▶ [Task to carry out]:
No picture belongs in the copy. Repeat each line below exactly.

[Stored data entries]

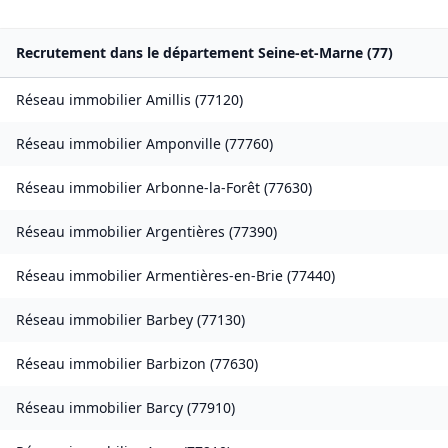
Recrutement dans le département
Seine-et-Marne
(
77
)
Réseau immobilier
Amillis
(
77120
)
Réseau immobilier
Amponville
(
77760
)
Réseau immobilier
Arbonne-la-Forêt
(
77630
)
Réseau immobilier
Argentières
(
77390
)
Réseau immobilier
Armentières-en-Brie
(
77440
)
Réseau immobilier
Barbey
(
77130
)
Réseau immobilier
Barbizon
(
77630
)
Réseau immobilier
Barcy
(
77910
)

▶ [Answer below]:
Recrutement dans le département
Seine-et-Marne
(
77
)
Réseau immobilier
Amillis
(
77120
)
Réseau immobilier
Amponville
(
77760
)
Réseau immobilier
Arbonne-la-Forêt
(
77630
)
Réseau immobilier
Argentières
(
77390
)
Réseau immobilier
Armentières-en-Brie
(
77440
)
Réseau immobilier
Barbey
(
77130
)
Réseau immobilier
Barbizon
(
77630
)
Réseau immobilier
Barcy
(
77910
)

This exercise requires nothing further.